Depois de alguns dias de incertezas e algum suspense eu já estava de novo com as mãos nos peitos da Deusirene, e a sombra das árvores da pracinha encobriam nossas descobertas, mãos se atrapalhando nos botões libertadores da ansiedade que deixava marcas pelo chão. Criei coragem e toquei no assunto proibido:

- Você jura que não conta pra ninguém? Nunca, nunca?

- Juro.

Ela abriu um sorriso cheio de encanto e cheiro de hortelã:

- Você não vai mais usar aqueles tênis?

- Não. Ficaram com cheiro de azedo.

- Você me desculpa?

- Você me mostra o peitinho?

- Mostro.

- Então eu desculpo.

Anos depois nos casamos. Os filhos chegaram, casaram, se foram.

*****

O delegado não permitiu que eu me sentasse. Tive que ficar em pé um tempão, e com esta barriga não é fácil. Também tenho varizes, minhas pernas incham, um inferno. Mostrei para ele, não adiantou. O homem está mesmo bravo. Está olhando para mim.

- Aonde o senhor estava com a cabeça? Por quê o senhor fez isso?

- Não sei, doutor... Eu estava vendo televisão, a Deusa veio se sentar perto de mim, pegou minha mão, perguntou se eu ainda gostava dela, eu falei que sim, aí então ela me pediu um beijo.

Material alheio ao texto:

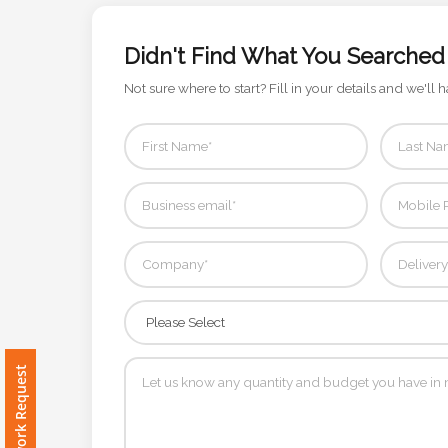
Color
Didn't Find What You Searched
Not sure where to start? Fill in your details and we'll h
Imprint
Color
3 :
Product
Name
Product
Free Artwork Request
Color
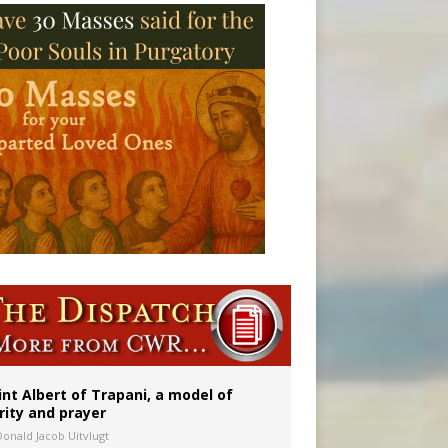
onitor
int Albert of Trapani, a model of
rity and prayer
Donald Jacob Uitvlugt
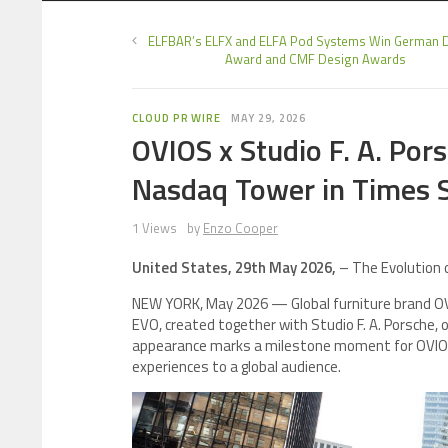
ELFBAR’s ELFX and ELFA Pod Systems Win German 
Award and CMF Design Awards
CLOUD PR WIRE
MAY 29, 2026
OVIOS x Studio F. A. Po
Nasdaq Tower in Times 
1 Views
by
Enzo Cooper
United States, 29th May 2026,
– The Evolution o
NEW YORK, May 2026 — Global furniture brand OVIO
EVO, created together with Studio F. A. Porsche,
appearance marks a milestone moment for OVIOS 
experiences to a global audience.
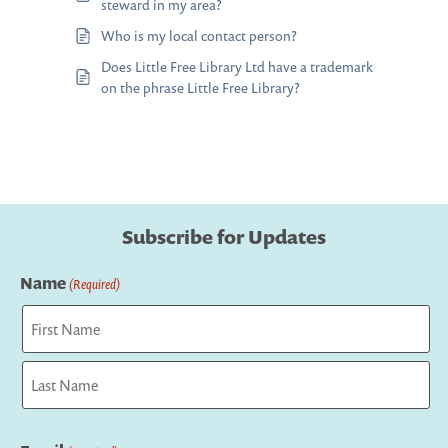
steward in my area?
Who is my local contact person?
Does Little Free Library Ltd have a trademark
on the phrase Little Free Library?
Subscribe for Updates
Name
(Required)
First
Last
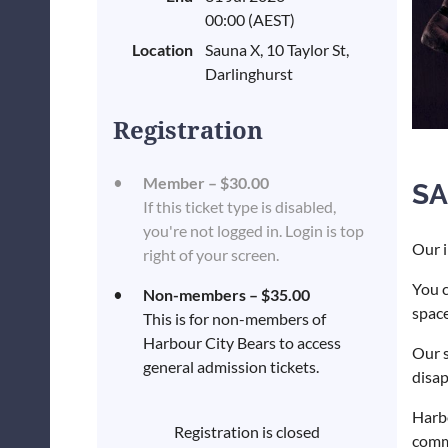
00:00 (AEST)
Location
Sauna X, 10 Taylor St,
Darlinghurst
Registration
Member – $30.00
SA
If this ticket type is disabled,
you're not logged in. Login is top
Our i
right of your screen.
You c
Non-members – $35.00
space
This is for non-members of
Harbour City Bears to access
Our s
general admission tickets.
disa
Harbo
Registration is closed
commu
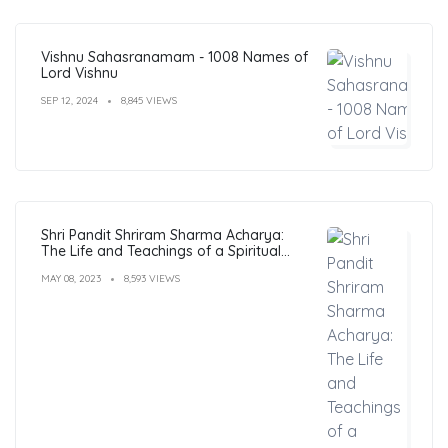
Vishnu Sahasranamam - 1008 Names of
Lord Vishnu
SEP 12, 2024
8,845 VIEWS
Shri Pandit Shriram Sharma Acharya:
The Life and Teachings of a Spiritual
Leader
MAY 08, 2023
8,593 VIEWS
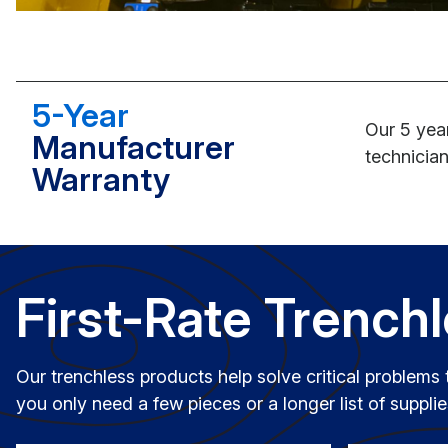
5-Year
Our 5 year
Manufacturer
technician
Warranty
First-Rate Trench
Our trenchless products help solve critical problems 
you only need a few pieces or a longer list of suppl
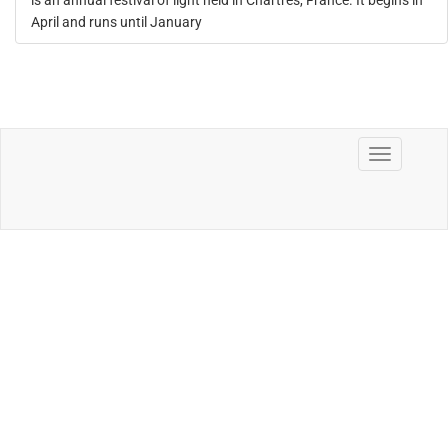
is an annual festival of light held in Chartres, France. It begins in
April and runs until January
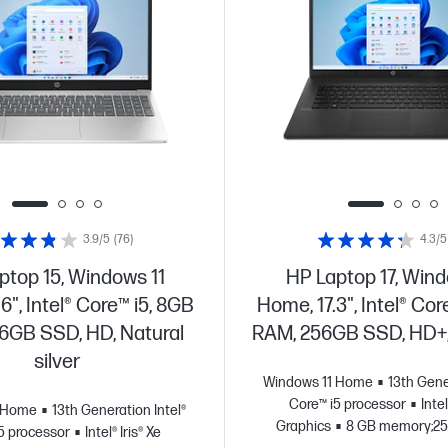
3.9/5
(76)
4.3/5
ptop 15, Windows 11
HP Laptop 17, Wind
6", Intel® Core™ i5, 8GB
Home, 17.3", Intel® Cor
6GB SSD, HD, Natural
RAM, 256GB SSD, HD+,
silver
Windows 11 Home
13th Gene
Core™ i5 processor
Intel
1 Home
13th Generation Intel®
Graphics
8 GB memory;2
5 processor
Intel® Iris® Xe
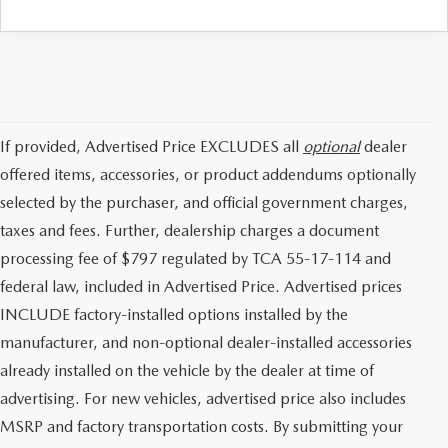
If provided, Advertised Price EXCLUDES all
optional
dealer
offered items, accessories, or product addendums optionally
selected by the purchaser, and official government charges,
taxes and fees. Further, dealership charges a document
processing fee of $797 regulated by TCA 55-17-114 and
federal law, included in Advertised Price. Advertised prices
INCLUDE factory-installed options installed by the
manufacturer, and non-optional dealer-installed accessories
already installed on the vehicle by the dealer at time of
advertising. For new vehicles, advertised price also includes
MSRP and factory transportation costs. By submitting your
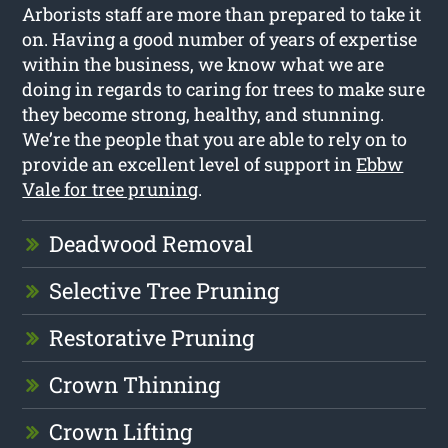
Arborists staff are more than prepared to take it
on. Having a good number of years of expertise
within the business, we know what we are
doing in regards to caring for trees to make sure
they become strong, healthy, and stunning.
We’re the people that you are able to rely on to
provide an excellent level of support in
Ebbw
Vale for tree pruning
.
Deadwood Removal
Selective Tree Pruning
Restorative Pruning
Crown Thinning
Crown Lifting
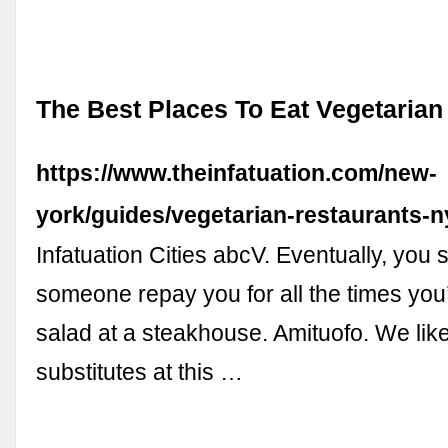
The Best Places To Eat Vegetaria
https://www.theinfatuation.com/new-
york/guides/vegetarian-restaurants-n
Infatuation Cities abcV. Eventually, you
someone repay you for all the times you
salad at a steakhouse. Amituofo. We lik
substitutes at this …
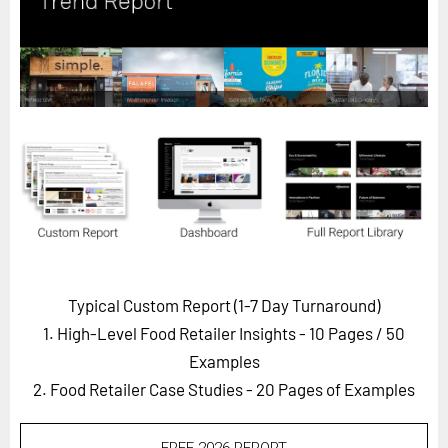
Horizon
Custom Masterclass
Our Futurist Keynote Speakers
Our Methodology (TIE)
EVENTS
Future Festival
FuturistU
ABOUT
About Us
Typical Custom Report (1-7 Day Turnaround)
1. High-Level Food Retailer Insights - 10 Pages
/ 50
Contact Us
Examples
Careers
2. Food Retailer Case Studies - 20 Pages of Examples
LOG IN
SUBSCRIBE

- E o quê isso tem de mais?

- Nada, doutor. Foi só quando ela enfiou a língua na minha boca, doutor. Não sei o que me deu, me subiu uma raiva, um ódio, não pensei em nada na hora, só sei que mordi com toda força.

- O senhor sabe que arrancou metade da língua dela?

- Sei, sim senhor.

- E cadê o pedaço da língua?

- Engoli, doutor. Engoli.

*****

Pouco tempo de cadeia. Não veio ninguém me esperar. Ainda bem que me deram uns trocados para a condução.

Desço do ônibus, fico parado na esquina. A rua está deserta. Tenho vergonha de ser visto. Vou andando devagar, cabeça baixa. Quando chego em casa noto que não tenho a chave. Quem diria que para tocar a campainha seria preciso tanta coragem? Eu toco. E espero. Um barulho de chave virando, e Deusirene abre a porta. Entro de cabeça baixa. Não sei o que fazer. Ela me indica o sofá. Eu me sento. Ela some para dentro do quarto. Sai com um pacote. Senta do meu lado, põe o pacote no meu colo. Eu rasgo o embrulho com mãos vacilantes. Abro a caixa. Um par de tênis branco, novo em folha. Não sei o que dizer. Olho para Deusa. Ela abre um sorriso encantador, com cheiro de hortelã. E sem língua.